The QBasic Forum      Other Subforums, Links and Downloads
 
  << Previous Topic | Next Topic >>Return to Index  

MD5 Cryptographic Hash Function

November 2 2009 at 1:52 PM
Laanan Fisher  (no login)

I posted this QuickBASIC/QBasic MD5 implementation a few days ago at forum.qbasicnews.com. I wanted to post it here also, but was afraid the forum formatting would make the code unreadable. If it's OK, here's a link to the original thread:

http://forum.qbasicnews.com/index.php?topic=13371.0

 
 Respond to this message   
AuthorReply
qbguy
(no login)

Artelius wrote one too

November 2 2009, 2:59 PM 

http://www.network54.com/Forum/178387/message/1231538625/MD5+function

It has a nice hack to bypass integer overflow.

Here is the RFC for MD5 in case you want to compete for the title of fastest QBASIC MD5 function:
http://www.faqs.org/rfcs/rfc1321.html

 
 Respond to this message   
Laanan Fisher
(no login)

Re: Artelius wrote one too

November 3 2009, 5:59 AM 

Thanks for the link, qbguy ! There's some nice time- and space- saving ideas in there. I don't think I could compete with speed, but perhaps incremental hashing could be adapted.

 
 Respond to this message   

(Login Mikrondel)
R

And unlike yours it works in QB7.1 too :P

November 3 2009, 3:17 PM 

Using VARPTR without VARSEG is dangerous. And using either of them on strings is not portable to QB7.1, in which you need to use SADD and SSEG instead.

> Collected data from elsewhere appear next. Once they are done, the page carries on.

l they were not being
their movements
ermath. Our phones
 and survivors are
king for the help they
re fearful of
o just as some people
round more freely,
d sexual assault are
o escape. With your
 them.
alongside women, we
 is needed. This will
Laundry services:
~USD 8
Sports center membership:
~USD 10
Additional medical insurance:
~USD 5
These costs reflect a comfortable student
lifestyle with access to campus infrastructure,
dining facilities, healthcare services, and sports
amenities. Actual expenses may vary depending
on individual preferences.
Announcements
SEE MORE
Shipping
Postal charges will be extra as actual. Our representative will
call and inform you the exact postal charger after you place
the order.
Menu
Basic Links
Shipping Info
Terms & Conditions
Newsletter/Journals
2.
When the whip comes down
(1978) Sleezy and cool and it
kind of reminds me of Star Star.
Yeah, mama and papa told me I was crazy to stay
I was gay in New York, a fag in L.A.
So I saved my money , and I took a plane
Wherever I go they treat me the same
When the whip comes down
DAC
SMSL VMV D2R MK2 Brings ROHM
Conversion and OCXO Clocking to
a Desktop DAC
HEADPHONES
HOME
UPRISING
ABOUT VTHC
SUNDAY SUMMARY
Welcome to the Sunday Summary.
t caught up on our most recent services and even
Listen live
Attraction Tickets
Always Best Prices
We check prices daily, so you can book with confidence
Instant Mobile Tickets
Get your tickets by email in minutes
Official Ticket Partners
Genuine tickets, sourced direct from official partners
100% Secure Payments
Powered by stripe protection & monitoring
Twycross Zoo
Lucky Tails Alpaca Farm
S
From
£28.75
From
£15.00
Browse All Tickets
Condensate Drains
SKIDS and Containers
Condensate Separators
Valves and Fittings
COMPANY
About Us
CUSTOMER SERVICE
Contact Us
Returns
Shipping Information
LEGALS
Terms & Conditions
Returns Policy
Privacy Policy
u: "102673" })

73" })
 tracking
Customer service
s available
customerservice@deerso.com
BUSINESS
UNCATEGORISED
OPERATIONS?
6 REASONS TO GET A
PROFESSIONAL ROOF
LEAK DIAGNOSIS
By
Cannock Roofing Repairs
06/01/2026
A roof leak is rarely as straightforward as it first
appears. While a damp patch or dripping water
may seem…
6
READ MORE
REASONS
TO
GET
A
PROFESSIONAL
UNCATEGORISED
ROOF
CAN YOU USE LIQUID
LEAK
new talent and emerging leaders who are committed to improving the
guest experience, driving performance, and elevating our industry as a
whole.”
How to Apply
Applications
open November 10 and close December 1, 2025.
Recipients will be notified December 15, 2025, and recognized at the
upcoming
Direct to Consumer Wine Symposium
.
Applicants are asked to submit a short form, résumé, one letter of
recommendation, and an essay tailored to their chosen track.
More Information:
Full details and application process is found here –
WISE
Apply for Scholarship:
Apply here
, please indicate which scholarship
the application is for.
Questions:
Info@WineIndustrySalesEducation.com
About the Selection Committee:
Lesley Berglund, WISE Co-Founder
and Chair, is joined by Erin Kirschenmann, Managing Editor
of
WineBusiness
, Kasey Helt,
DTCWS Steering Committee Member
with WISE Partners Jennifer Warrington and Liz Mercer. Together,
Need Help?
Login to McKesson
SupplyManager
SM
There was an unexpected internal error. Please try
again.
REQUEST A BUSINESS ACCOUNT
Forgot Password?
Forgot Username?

Pointers are ugly in DOS, and QBasic isn't a pointer-friendly language. Avoid them if you can.

*Ceteris paribus*, the "unrolled" implementation that you used might actually be faster. But I think my speed hacks make a huge difference.

If you want me to explain any magic in my code, just say the word...

 
 Respond to this message   
Laanan Fisher
(no login)

Re: And unlike yours it works in QB7.1 too :P

November 3 2009, 6:40 PM 

Yes, I tried to minimize the use of variable-length strings, and limit high-level modification of them to "in-place" operations only (no reallocations). As you know that may not be enough to prevent QB from invalidating pointers, and of course there's nothing to stop a user from extensive variable-length string use.. I don't have PDS 7.1, so I can't really design for it.

My original rotation procedure used a loop similar to yours, but contained many ^'s. I spent a little time trying to get the addition to behave like yours as well, but after a short time I gave up. Now that I see a working implementation it does make sense. This is probably my biggest bottleneck, and I can see huge advantages to at least inlining the round operations and folding ^ constant operands where possible. Thanks for your comments.

 
 Respond to this message   

(Login Mikrondel)
R

Invalidating pointers isn't the issue

November 4 2009, 12:50 AM 

The issue is that using VARPTR() on a string is in fact using undocumented behaviour, behaviour which was in fact changed between QB4.5 and QB7.1.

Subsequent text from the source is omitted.